Chodzi o dziennikarza Leonida Swiridowa, który w 2015 r. został wydalony z Warszawy. Służby utrzymują, że redaktor MIA Rossiya Segodnya miał zajmować się białym wywiadem. Swiridow nigdy jednak nie poznał dowodów, jakie przeciwko niemu przedstawiono, choć przeszedł już całą drogę prawną dostępną przed polskim wymiarem sprawiedliwości.
Zawiadomienie o tym, że skarga Swiridowa została przyjęta do rozpatrzenia, otrzymałam 5 marca.
Zaczęło się od tego, że szef Urzędu ds. Cudzoziemców cofnął mu pozwolenie na pobyt rezydenta długoterminowego UE na terenie Polski, zaś ABW stwierdziła, iż Rosjanin działał przeciwko polskiej racji stanu. Nie było mu dane jednak dowiedzieć się, w jaki sposób – nie miał wglądu w akta z powodu klauzuli „tajne”.
„Na skutek braku wiedzy o powodach wydania Decyzji o Wydaleniu (ponad blankietowe twierdzenie, że jego dalszy pobyt na terytorium Polski stanowi rzeczywiste i poważne zagrożenie dla bezpieczeństwa państwa) Skarżący nie miał możliwości przedstawienia argumentacji przeciwko wydaleniu ani w postępowaniu przed organami administracji pierwszej (Wojewoda Mazowiecki) i drugiej (Szef Urzędu do Spraw Cudzoziemców) instancji, ani przed sądami administracyjnymi – WSA i NSA – rozpatrującymi kolejne środki odwoławcze” – pisze Swiridow w swojej skardze. – „Skarżący nie zna okoliczności faktycznych uzasadniających Decyzję o Wydaleniu, więc nie mógł wysunąć żadnych twierdzeń przeciwnych. Skarżący nie został zapoznany z żadnymi materiałami dowodowymi, więc nie mógł wypowiedzieć się o ich kompletności, prawdziwości ani o słuszności wniosków wysnutych z tych materiałów przez ABW, a następnie przez organy administracji i sądy. (…) Polska procedura sądowoadministracyjna jest sprzeczna z Rekomendacją Zgromadzenia Parlamentarnego Rady Europy Nr 1402 o wewnętrznych służbach bezpieczeństwa państw członkowskich, wg której sądy powinny być uprawnione do szerokiej kontroli ex post facto. Uprawnienia sądu administracyjnego w polskiej procedurze są skrajnie zawężone”.

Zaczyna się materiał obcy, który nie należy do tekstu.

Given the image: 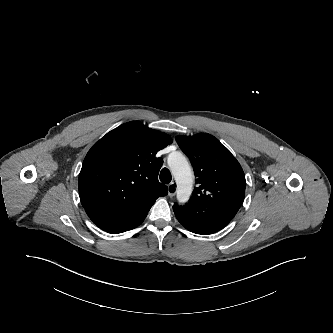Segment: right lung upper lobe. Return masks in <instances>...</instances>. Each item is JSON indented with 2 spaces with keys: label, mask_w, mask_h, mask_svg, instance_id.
<instances>
[{
  "label": "right lung upper lobe",
  "mask_w": 333,
  "mask_h": 333,
  "mask_svg": "<svg viewBox=\"0 0 333 333\" xmlns=\"http://www.w3.org/2000/svg\"><path fill=\"white\" fill-rule=\"evenodd\" d=\"M172 143L165 133L139 121L107 133L87 153L79 174V196L89 218L102 230L145 217L167 187L158 181L163 160L156 153Z\"/></svg>",
  "instance_id": "right-lung-upper-lobe-1"
}]
</instances>
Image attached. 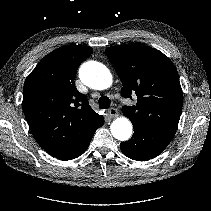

Swiridow pisze również, że mieszkał w Polsce od 2003 roku, miał tu znajomych i przyjaciół, biegle posługuje się językiem polskim. Z dnia na dzień, nie czekając na decyzję sądu, został zmuszony do opuszczenia miejsca dotychczasowego życia i osiedlenia się w zupełnie innym środowisku.
Skarga Rosjanina jest obszerna, ma 57 załączników. Reprezentuje go adwokat Jarosław Chełstowski z kancelarii w Warszawie. To pierwsza w historii istnienia Trybunału w Strasburgu sprawa wytoczona państwu polskiemu przez obywatela Federacji Rosyjskiej.